While these approaches deal effectively with the explicit technological problems inherent in data sharing, it is not clear that they adequately deal with many of the tacit and social issues outlined above. Indeed, a metadata model can only provide so much contextual information, leading to a potentially recursive situation in which metadata models require “meta-metadata” in order to be effectively understood.
Recent calls for data sharing suggest that funding agencies believe that groundbreakings scientific research requires more data sharing among scientists. Even if we provide the technical means to move data from one lab to another, however, there may be social barriers to effectively using this data in practice. To design technologies that truly support the conduct of science and not just the sharing of a data set, the designer must understand both the scientific role that data play in producing knowledge, and the social role that data play in the conduct of scientific work.
Data features and properties
Among the most prominent data features and properties which enable the sharing of data we include [65]:
General data set properties (Basic data set properties such as owner, creation date, size, format, etc)
Experimental properties (Conditions and properties of the scientific experiment that generated or is to be applied to the data)
Data provenance (Relationship of data to previous versions and other data sources)
Integration (Relationship of data subsets within a full data set)
Analysis and interpretation ( Notes, experiences, interpretations, and knowledge generated from analysis of data)
Physical organization (Mapping of data sets to physical storage structure such as a file system, database, or some other data repository)
Project organization (Mapping of data sets to project hierarchy or organization)

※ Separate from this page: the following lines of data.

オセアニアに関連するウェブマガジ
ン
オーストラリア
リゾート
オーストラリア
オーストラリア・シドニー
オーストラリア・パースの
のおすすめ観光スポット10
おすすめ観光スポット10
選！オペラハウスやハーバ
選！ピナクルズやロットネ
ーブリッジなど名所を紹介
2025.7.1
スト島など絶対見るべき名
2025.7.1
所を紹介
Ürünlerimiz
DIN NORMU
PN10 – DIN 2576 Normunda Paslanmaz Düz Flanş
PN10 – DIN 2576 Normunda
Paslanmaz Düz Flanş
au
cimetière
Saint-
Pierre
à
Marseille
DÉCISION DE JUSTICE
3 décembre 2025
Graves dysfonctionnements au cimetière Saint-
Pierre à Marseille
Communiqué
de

Task (Research task(s) that generated or applies data set)
Experimental process (Relationship of data and tasks to overall experimental process)

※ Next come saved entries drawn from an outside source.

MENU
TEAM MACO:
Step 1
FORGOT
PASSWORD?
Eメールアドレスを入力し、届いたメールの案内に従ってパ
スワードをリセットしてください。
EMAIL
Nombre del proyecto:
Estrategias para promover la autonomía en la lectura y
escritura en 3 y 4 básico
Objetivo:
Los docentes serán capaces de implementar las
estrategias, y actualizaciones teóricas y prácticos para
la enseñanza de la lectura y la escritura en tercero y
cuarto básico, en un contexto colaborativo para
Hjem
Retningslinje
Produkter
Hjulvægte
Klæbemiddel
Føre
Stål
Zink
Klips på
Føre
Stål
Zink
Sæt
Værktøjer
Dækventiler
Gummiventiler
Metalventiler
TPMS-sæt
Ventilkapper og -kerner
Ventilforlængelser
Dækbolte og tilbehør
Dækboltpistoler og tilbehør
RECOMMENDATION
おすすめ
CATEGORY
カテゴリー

User community (Application of data sets to different organizations of users)
Data Sharing Environments
A data sharing environment is composed of a number of capabilities and tools that support the contexts for shared data use. Here, we list some of these data sharing capabilities/tools:
Data Browsing tools
Data Viewing tools
Data Translations capabilities and tools
Capabilities for accessing and applying external databases
Database Connection tools
Subscription capabilities
Notification capabilities
Annotation tools
As one important objective of the research data infrastructures is the creation of scientific collaborative environments, they have to support efficient and effective data sharing environments which constitute a key component of the collaborative environments.